Yes, the Federal Government requires every NRA that earns U.S.-source income to file U.S. tax returns, no matter how much revenue is earned or how much liability there is. Any income is taxable unless the law specifically exempts it, and any taxable income must be reported on the tax return. When you itemize, you reduce taxable income by the cost of certain expenses deductible under U.S. tax law. Tax credits reduce tax liabilities by one factor, and tax deductions lower your taxable income.

To get more taxes taken out over the course of a year so that you owe less when you file, you may want to lower your exemption. In addition, you can deduct interest on your student loans, as long as you fit specific income criteria, along with interest on a home mortgage, state and local taxes, and others.

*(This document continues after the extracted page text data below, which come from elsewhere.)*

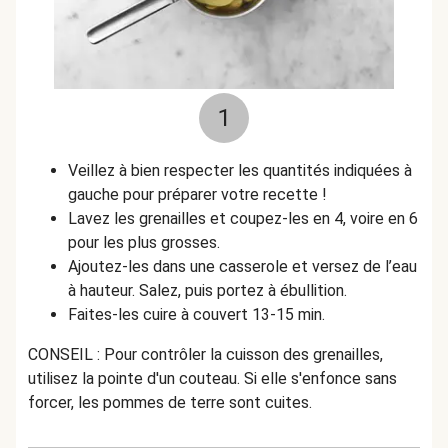
1
Veillez à bien respecter les quantités indiquées à
gauche pour préparer votre recette !
Lavez les grenailles et coupez-les en 4, voire en 6
pour les plus grosses.
Ajoutez-les dans une casserole et versez de l’eau
à hauteur. Salez, puis portez à ébullition.
Faites-les cuire à couvert 13-15 min.
CONSEIL : Pour contrôler la cuisson des grenailles,
utilisez la pointe d'un couteau. Si elle s'enfonce sans
forcer, les pommes de terre sont cuites.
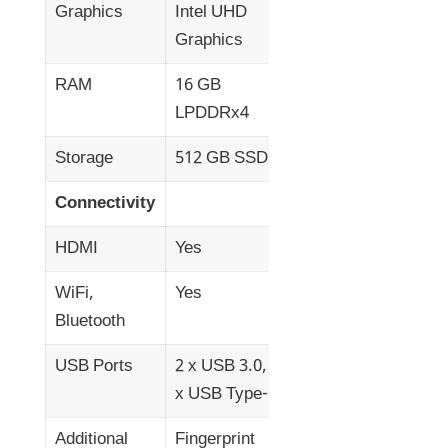
Graphics
Intel UHD
Graphics
RAM
16 GB
LPDDRx4
Storage
512 GB SSD
Connectivity
HDMI
Yes
WiFi,
Yes
Bluetooth
USB Ports
2 x USB 3.0, 1
x USB Type-C
Additional
Fingerprint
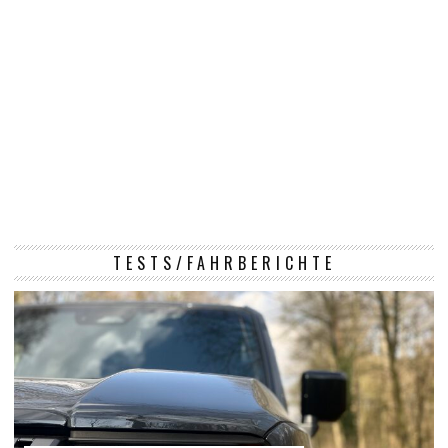
TESTS/FAHRBERICHTE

Again when claiming Child Tax Credit on on your taxes, dependents are typically family members, but could also include foster children or adopted children. To claim someone as a dependent for child tax credit, they must be a United States citizen, resident, or national. You must also be the only one claiming them on your return.

child tax credit
child tax credit

Besides about Child Tax Credit.. If you’re wondering which tax form to use, read on for a brief guide.

Depending on your situation, you may need to file IRS Form 1040, Schedule C, Schedule B, or Schedule SE.

Form 1040 is individuals’ standard income tax form to report their income and expenses. You’ll need to use Schedule C to report your business income and expenses if you’re a freelancer, contractor, or self-employed person. Meanwhile, Schedule B is used to report interest and dividends of $1,500 or more; any amount less than $1,500 can be reported on Form 1040. Finally, if you pay self-employment taxes, you’ll need to fill out Schedule SE in order to calculate how much tax you owe.

What is a 1099? 

1099 forms are used to report income from sources other than employment. This includes income from self-employment, interest, dividends, rents, royalties, and other miscellaneous sources. You will receive a 1099 statement in the mail, just as a W-2 form for employment income.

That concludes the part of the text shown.